If you use mine, make sure you take a good look at them first to make sure you are happy with what I’ve done!  It’s probably worth using your own fork of my repo so you can customise your cluster further.

It’s the bash scripts that allow the creation of a bunch of user accounts for trainees with randomized passwords.  My scripts do some other things too and I’ve listed everything in the github README.md.

git clone https://github.com/mikecroucher/alces_flight_customisation
cd alces_flight_customisation

Now you need to upload these to an s3 bucket. I called mine walkingrandomly-aws-cluster

aws s3api create-bucket --bucket walkingrandomly-aws-cluster --region eu-west-2 --create-bucket-configuration LocationConstraint=eu-west-2
aws s3 sync . s3://walkingrandomly-aws-cluster --delete

Set up the CloudFormation template

  • Head over to Alces Flight Solo (Community Edition) and click on continue to subscribe
  • Choose the region you want to create the cluster in, select Personal HPC compute cluster and click on Launch with CloudFormationConsole

personal_hpc_compute_cluster

  • Go through the CloudFormation template screens, creating the cluster as you want it until you get to the S3 bubcket for customization profiles box where you fill in the name of the S3 bucket you created earlier.
  • Enable the default profile

flight_customisation

  • Continue answering the questions asked by the web form.  For this simple training cluster, I just accepted all of the defaults and it worked fine

When the CloudFormation stack has been fully created, you can log into your new cluster as an administrator.  To get the connection details of the headnode, go to the EC2 management console in your web-browser, select the headnode and click on Connect.

When you log in to the cluster as administrator, the usernames and passwords for your training cohort will be in directory specified by the password_file variable in the configure.d/run_me.sh script.
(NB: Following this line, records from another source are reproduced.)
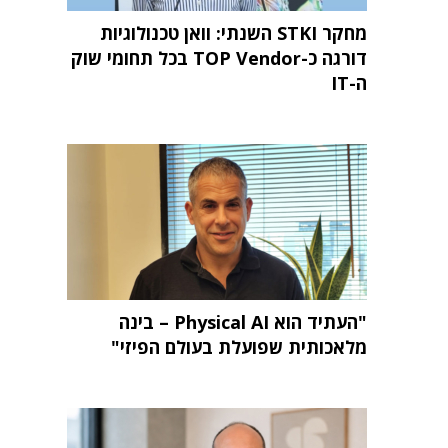
מחקר STKI השנתי: וואן טכנולוגיות
דורגה כ-TOP Vendor בכל תחומי שוק
ה-IT
"העתיד הוא Physical AI – בינה
מלאכותית שפועלת בעולם הפיזי"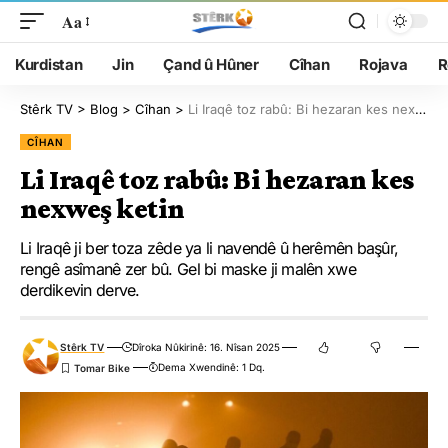
Aa
Kurdistan
Jin
Çand û Hûner
Cîhan
Rojava
R
Stêrk TV
>
Blog
>
Cîhan
>
Li Iraqê toz rabû: Bi hezaran kes nexweş ketin
CÎHAN
Li Iraqê toz rabû: Bi hezaran kes
nexweş ketin
Li Iraqê ji ber toza zêde ya li navendê û herêmên başûr,
rengê asîmanê zer bû. Gel bi maske ji malên xwe
derdikevin derve.
Stêrk TV
Dîroka Nûkirinê: 16. Nîsan 2025
Dema Xwendinê: 1 Dq.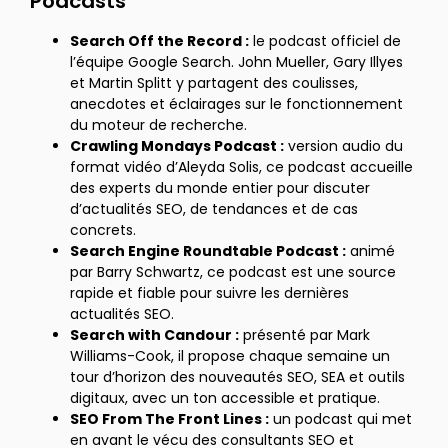
Podcasts
Search Off the Record :
le podcast officiel de
l’équipe Google Search. John Mueller, Gary Illyes
et Martin Splitt y partagent des coulisses,
anecdotes et éclairages sur le fonctionnement
du moteur de recherche.
Crawling Mondays Podcast :
version audio du
format vidéo d’Aleyda Solis, ce podcast accueille
des experts du monde entier pour discuter
d’actualités SEO, de tendances et de cas
concrets.
Search Engine Roundtable Podcast :
animé
par Barry Schwartz, ce podcast est une source
rapide et fiable pour suivre les dernières
actualités SEO.
Search with Candour :
présenté par Mark
Williams-Cook, il propose chaque semaine un
tour d’horizon des nouveautés SEO, SEA et outils
digitaux, avec un ton accessible et pratique.
SEO From The Front Lines :
un podcast qui met
en avant le vécu des consultants SEO et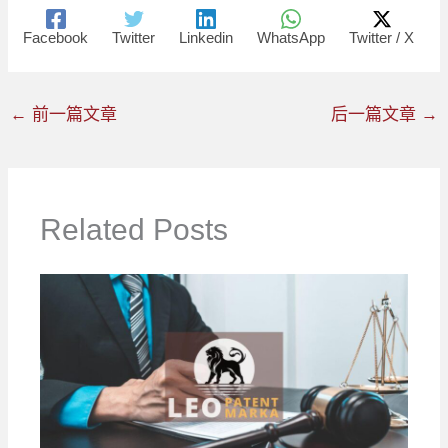
Facebook
Twitter
Linkedin
WhatsApp
Twitter / X
←
前一篇文章
后一篇文章
→
Related Posts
I set my administrator account to be called walkingrandomly and so put the password file in /home/walkingrandomly/users.txt.  I could then print this out and distribute the usernames and passwords to each training delegate.

This is probably not great sysadmin practice but worked on the day.  If anyone can come up with a better way, Pull Requests are welcomed!

alces_flight_login

Try a training account

At this point, I suggest that you try logging in as one of the training user accounts and make sure you can successfully submit a job.  When I first tried all of this, the default scheduler on the created cluster was SunGridEngine and my first attempt at customisation left me with user accounts that couldn’t submit jobs.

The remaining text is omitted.